Appending to references on disk

zarr-developers / VirtualiZarr

Create virtual Zarr stores from archival data files using xarray syntax

https://virtualizarr.readthedocs.io/en/stable/api.html

Apache License 2.0

120 stars 22 forks source link

Appending to references on disk #21

Open TomNicholas opened 8 months ago

TomNicholas commented 8 months ago

Kerchunk has some support for appending to references stored on disk as parquet. This pattern makes sense when you have operational data that might be appended to with new days of data but you don't want to risk mutating the existing data.

Is there a sensible way to handle this kind of use case in the context of VirtualiZarr's API?

forrestfwilliams commented 6 months ago

I'd be curious to know if this is possible (or planned) as well!

TomNicholas commented 6 months ago

@forrestfwilliams as it's possible in kerchunk it should be possible here! The basic pattern to follow might look like xarray's to_zarr method when using the append_dim kwarg (see docs on modifying existing zarr stores).

Personally this is not the highest-priority feature for me, so if you were interested in it I would be happy to help you think it through / contribute here 😄

forrestfwilliams commented 6 months ago

Hey @TomNicholas thanks.

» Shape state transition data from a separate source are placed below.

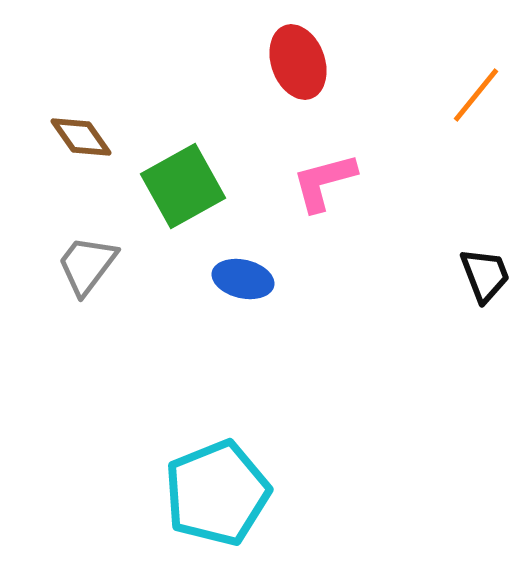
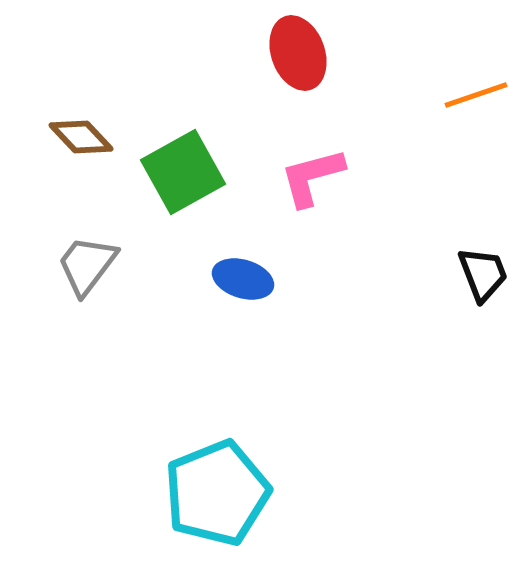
red ellipse: moved 9 px up
orange line: rotated 32 degrees clockwise
brown diamond: rotated 8 degrees counterclockwise
pink L-shape: moved 12 px left, 5 px up
green square: moved 14 px up
black trapezoid: moved 2 px left, 1 px up
blue ellipse: rotated 4 degrees clockwise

I work on a project called ITS_LIVE which is monitoring glacier velocities for the entire globe, and we're trying to find a way to efficiently represent our entire archive of NETCDF files (hosted in an open S3 bucket) as a Zarr.

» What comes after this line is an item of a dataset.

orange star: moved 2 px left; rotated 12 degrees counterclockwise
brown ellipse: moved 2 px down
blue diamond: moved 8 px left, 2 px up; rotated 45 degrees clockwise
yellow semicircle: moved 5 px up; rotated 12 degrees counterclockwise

We're creating new NETCDF files everyday, so we'd like to find a way to use VirtualiZarr that does not involve re-creating the entire dataset every time.

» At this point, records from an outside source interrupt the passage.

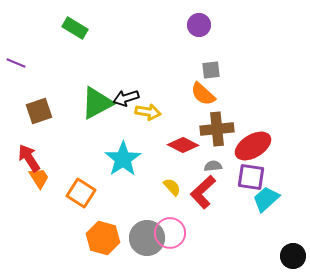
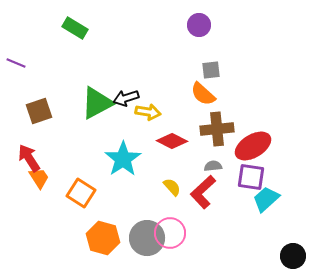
red diamond: moved 11 px left, 4 px up
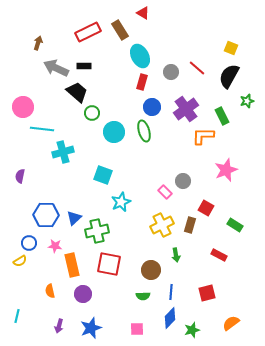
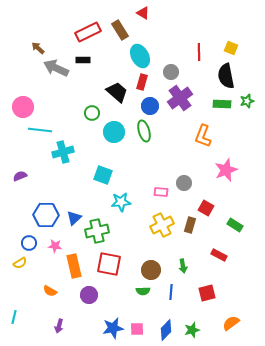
brown arrow at (38, 43): moved 5 px down; rotated 64 degrees counterclockwise
black rectangle at (84, 66): moved 1 px left, 6 px up
red line at (197, 68): moved 2 px right, 16 px up; rotated 48 degrees clockwise
black semicircle at (229, 76): moved 3 px left; rotated 40 degrees counterclockwise
black trapezoid at (77, 92): moved 40 px right
blue circle at (152, 107): moved 2 px left, 1 px up
purple cross at (186, 109): moved 6 px left, 11 px up
green rectangle at (222, 116): moved 12 px up; rotated 60 degrees counterclockwise
cyan line at (42, 129): moved 2 px left, 1 px down
orange L-shape at (203, 136): rotated 70 degrees counterclockwise
purple semicircle at (20, 176): rotated 56 degrees clockwise
gray circle at (183, 181): moved 1 px right, 2 px down
pink rectangle at (165, 192): moved 4 px left; rotated 40 degrees counterclockwise
cyan star at (121, 202): rotated 18 degrees clockwise
green arrow at (176, 255): moved 7 px right, 11 px down
yellow semicircle at (20, 261): moved 2 px down
orange rectangle at (72, 265): moved 2 px right, 1 px down
orange semicircle at (50, 291): rotated 48 degrees counterclockwise
purple circle at (83, 294): moved 6 px right, 1 px down
green semicircle at (143, 296): moved 5 px up
cyan line at (17, 316): moved 3 px left, 1 px down
blue diamond at (170, 318): moved 4 px left, 12 px down
blue star at (91, 328): moved 22 px right; rotated 10 degrees clockwise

@jhkennedy and @betolink (who are also on the ITS_LIVE) may also be interested in this issue.

TomNicholas commented 6 months ago

@forrestfwilliams cool!

This pattern of appending could become quite neat if we use zarr chunk manifests instead of kerchunk's format. See this comment https://github.com/zarr-developers/zarr-specs/issues/287#issuecomment-2093359295

TomNicholas commented 6 months ago

Instead of trying to append to the kerchunk parquet references on-disk, what we could do is simply re-open the existing references as a virtual dataset, find byte ranges in the new files using open_virtual_dataset, concatenate the new and the old together, and re-write out the complete set of references.

The advantage of this is that it works without trying to update part of the on-disk representation in-place (you simply re-write the entire thing in one go instead), and it doesn't require re-finding all the byte range information in all the files you already indexed. The disadvantage is that you are re-writing on-disk references that you already created. I think this could be a nice solution in the short term though.

To allow this we need a way to open existing kerchunk references as a virtual dataset, i.e.

vds = xr.open_virtual_dataset('kerchunk_refs.json', filetype='kerchunk_json')

which I've opened #118 to track.

TomNicholas commented 3 weeks ago

To allow this we need a way to open existing kerchunk references as a virtual dataset

This was added in #251!

The basic pattern to follow might look like xarray's .to_zarr method when using the append_dim kwarg

This would be a pain with Kerchunk-formatted references but with Icechunk it should be straightforward! We can simply add append_dim to virtualizarr's new .to_icechunk method. See https://github.com/earth-mover/icechunk/issues/104#issuecomment-2375303136 for more explanation.

This would be incredibly useful but it's not something I personally need right now, so if someone wants to have a crack at adding append_dim in the meantime then please go for it and I will advise 🙂

rsignell commented 3 weeks ago

Whoa, this will be awesome! Maybe I can find someone to do this!